Supabase Sidecar Embedding Engine
This document describes the Supabase Sidecar Embedding Engine, a cost-efficient, autonomous document embedding system.
Overview
The Supabase Sidecar Embedding Engine is a production-ready embedding pipeline built natively within the Supabase ecosystem. It uses a "database-as-orchestrator" pattern with a sidecar architecture to process document embeddings at scale without requiring expensive, dedicated infrastructure.
Key Functionalities:
- Sidecar Architecture: Embeddings are stored in a separate table from the source documents, preventing table bloat and maintaining query performance.

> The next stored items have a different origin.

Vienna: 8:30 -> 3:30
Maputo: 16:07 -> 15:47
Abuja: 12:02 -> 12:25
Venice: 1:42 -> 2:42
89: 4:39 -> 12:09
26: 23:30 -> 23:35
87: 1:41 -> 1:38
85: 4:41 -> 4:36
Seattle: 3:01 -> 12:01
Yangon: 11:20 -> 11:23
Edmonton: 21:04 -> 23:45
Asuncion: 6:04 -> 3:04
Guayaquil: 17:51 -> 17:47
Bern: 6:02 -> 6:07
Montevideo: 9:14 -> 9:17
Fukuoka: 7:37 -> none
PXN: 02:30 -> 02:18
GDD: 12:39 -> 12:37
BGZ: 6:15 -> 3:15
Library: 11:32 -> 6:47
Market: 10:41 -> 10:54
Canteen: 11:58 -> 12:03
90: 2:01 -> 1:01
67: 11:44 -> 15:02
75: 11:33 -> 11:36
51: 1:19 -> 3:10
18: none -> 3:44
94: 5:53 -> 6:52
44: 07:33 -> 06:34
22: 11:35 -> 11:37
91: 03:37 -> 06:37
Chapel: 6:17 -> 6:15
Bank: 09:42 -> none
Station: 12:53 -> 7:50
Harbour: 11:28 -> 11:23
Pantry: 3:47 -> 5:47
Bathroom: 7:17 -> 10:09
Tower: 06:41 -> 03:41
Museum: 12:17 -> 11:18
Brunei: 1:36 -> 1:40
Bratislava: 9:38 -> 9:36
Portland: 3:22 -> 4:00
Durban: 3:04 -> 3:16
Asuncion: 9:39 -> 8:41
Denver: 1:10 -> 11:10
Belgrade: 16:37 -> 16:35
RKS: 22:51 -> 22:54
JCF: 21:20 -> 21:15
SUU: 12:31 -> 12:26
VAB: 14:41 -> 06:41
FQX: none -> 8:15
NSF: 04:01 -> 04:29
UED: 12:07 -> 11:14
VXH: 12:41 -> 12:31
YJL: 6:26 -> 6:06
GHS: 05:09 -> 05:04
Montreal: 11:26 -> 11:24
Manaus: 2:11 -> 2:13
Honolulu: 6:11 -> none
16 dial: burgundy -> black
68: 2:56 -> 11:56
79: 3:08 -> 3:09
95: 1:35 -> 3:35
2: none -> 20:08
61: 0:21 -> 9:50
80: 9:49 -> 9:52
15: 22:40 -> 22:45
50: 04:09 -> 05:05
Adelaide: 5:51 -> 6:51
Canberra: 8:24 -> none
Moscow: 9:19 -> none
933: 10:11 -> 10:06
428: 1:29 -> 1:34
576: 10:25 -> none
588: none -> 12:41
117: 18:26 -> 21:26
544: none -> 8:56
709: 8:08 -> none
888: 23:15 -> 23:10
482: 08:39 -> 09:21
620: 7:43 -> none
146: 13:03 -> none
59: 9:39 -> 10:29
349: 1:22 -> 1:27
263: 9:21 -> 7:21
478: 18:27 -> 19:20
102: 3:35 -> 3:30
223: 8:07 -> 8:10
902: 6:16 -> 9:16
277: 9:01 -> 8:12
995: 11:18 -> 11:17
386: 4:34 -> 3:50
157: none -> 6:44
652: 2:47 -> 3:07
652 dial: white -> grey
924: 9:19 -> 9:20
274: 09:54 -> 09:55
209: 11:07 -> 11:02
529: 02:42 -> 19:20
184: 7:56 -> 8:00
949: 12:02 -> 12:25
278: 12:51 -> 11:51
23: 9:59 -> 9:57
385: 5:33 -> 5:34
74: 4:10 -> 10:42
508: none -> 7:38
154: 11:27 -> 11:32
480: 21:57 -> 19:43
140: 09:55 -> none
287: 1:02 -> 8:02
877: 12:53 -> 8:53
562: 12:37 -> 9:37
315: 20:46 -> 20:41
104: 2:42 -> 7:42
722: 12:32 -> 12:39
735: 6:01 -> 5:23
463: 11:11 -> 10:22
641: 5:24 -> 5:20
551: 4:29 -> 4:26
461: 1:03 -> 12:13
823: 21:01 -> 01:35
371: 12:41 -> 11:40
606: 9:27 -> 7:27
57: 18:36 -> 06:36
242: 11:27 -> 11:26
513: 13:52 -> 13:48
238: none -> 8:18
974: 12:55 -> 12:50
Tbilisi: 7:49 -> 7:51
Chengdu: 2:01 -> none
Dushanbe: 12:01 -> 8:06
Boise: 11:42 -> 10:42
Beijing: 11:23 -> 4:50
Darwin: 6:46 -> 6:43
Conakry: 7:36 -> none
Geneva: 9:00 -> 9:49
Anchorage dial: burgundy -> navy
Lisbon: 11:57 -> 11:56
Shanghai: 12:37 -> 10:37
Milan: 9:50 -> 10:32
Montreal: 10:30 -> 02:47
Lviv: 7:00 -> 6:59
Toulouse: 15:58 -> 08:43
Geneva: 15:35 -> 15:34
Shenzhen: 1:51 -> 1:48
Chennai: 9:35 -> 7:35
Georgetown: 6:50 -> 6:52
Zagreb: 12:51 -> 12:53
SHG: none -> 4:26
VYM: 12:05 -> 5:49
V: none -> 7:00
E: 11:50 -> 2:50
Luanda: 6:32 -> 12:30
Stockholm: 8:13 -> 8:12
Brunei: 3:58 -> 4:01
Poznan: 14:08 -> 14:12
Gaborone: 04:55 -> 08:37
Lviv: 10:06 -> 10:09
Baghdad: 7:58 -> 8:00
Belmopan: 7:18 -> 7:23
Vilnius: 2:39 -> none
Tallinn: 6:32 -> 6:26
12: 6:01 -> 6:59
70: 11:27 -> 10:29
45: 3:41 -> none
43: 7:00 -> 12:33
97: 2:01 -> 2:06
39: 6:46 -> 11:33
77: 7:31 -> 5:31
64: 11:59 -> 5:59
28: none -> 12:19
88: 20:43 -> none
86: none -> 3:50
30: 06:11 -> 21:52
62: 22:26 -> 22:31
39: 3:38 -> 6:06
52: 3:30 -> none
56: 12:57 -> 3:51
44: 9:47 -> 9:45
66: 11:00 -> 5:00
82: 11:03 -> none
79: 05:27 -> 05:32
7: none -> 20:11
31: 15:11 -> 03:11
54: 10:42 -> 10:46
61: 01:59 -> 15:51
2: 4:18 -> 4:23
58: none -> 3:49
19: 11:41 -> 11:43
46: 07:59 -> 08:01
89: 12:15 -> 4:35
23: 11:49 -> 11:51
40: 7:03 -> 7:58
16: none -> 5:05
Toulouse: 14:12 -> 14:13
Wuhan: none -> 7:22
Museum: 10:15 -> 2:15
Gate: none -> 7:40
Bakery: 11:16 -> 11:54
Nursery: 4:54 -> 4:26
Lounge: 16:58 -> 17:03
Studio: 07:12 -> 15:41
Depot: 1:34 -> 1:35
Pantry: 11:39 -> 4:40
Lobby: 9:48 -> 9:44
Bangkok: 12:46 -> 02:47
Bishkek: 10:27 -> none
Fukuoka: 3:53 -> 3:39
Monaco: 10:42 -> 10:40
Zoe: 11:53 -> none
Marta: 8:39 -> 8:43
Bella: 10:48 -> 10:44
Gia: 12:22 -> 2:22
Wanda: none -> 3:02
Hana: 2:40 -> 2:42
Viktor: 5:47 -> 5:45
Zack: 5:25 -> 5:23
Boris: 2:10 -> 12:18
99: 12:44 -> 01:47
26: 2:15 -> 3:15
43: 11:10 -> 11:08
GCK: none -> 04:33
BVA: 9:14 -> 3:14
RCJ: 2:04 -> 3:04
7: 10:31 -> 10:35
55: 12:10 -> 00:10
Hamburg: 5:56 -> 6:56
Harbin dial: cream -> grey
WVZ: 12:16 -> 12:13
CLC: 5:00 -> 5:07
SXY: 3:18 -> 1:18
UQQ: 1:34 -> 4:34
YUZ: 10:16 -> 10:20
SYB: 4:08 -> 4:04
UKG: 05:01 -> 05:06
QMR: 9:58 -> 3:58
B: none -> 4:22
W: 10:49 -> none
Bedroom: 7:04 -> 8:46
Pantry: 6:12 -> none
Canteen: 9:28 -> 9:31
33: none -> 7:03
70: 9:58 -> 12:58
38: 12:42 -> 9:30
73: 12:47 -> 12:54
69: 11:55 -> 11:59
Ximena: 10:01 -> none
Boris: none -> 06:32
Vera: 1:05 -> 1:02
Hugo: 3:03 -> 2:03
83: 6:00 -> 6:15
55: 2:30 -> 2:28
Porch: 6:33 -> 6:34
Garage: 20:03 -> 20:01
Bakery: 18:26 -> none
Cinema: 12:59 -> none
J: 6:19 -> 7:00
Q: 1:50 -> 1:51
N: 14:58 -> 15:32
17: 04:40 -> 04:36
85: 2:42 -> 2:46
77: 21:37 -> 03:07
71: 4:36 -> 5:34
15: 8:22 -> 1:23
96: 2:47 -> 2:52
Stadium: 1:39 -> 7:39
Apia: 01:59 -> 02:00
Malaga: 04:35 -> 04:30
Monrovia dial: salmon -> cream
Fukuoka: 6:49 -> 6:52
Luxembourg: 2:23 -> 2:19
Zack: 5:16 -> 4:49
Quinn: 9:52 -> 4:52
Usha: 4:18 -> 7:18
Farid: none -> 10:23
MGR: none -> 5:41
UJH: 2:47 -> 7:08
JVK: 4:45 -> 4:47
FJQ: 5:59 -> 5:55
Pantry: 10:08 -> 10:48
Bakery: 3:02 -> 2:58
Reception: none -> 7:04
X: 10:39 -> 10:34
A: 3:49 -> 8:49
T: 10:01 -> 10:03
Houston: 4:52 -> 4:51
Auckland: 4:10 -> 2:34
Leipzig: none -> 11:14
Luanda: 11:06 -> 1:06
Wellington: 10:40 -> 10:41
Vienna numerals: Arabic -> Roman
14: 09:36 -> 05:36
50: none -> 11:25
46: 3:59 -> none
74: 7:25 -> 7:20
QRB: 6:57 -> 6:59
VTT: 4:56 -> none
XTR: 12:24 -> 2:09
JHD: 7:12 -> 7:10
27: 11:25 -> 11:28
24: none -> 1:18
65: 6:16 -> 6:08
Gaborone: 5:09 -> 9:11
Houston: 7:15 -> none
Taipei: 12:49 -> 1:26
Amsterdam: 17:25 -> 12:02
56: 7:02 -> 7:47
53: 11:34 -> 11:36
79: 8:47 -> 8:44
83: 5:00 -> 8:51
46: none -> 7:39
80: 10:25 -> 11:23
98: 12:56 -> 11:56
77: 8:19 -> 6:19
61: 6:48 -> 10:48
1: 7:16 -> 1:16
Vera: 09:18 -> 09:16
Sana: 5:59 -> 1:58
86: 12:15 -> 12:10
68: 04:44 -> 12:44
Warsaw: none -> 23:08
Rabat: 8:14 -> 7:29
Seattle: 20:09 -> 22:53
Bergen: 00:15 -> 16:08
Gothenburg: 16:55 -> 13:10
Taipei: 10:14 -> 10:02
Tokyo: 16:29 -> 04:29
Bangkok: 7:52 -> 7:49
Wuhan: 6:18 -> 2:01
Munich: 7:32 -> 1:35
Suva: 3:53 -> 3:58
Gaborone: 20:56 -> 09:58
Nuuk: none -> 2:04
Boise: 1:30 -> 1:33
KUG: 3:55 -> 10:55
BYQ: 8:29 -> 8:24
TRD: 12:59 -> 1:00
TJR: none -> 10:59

- Database-Native Orchestration: Uses PostgreSQL extensions (
pg_cron,pg_net,pgmq) to manage the entire embedding workflow. - Autonomous Processing: A self-healing, auto-scaling system that processes embeddings continuously without human intervention.
Technology Stack:
- Supabase: The core platform, providing the PostgreSQL database, Edge Functions, and other backend services.
- PostgreSQL: The database, with the
pgvector,pgmq,pg_cron, andpg_netextensions. - Deno: The runtime for the Edge Functions.
Edge Functions
process-embedding-queue
This Edge Function is the heart of the autonomous embedding system. It processes documents from the queue, generates embeddings using Supabase AI (gte-small model), and stores them in the sidecar table.
Database Schema
The database schema is defined in the supabase/migrations directory. It includes tables for source documents and document embeddings, as well as the pgmq queue.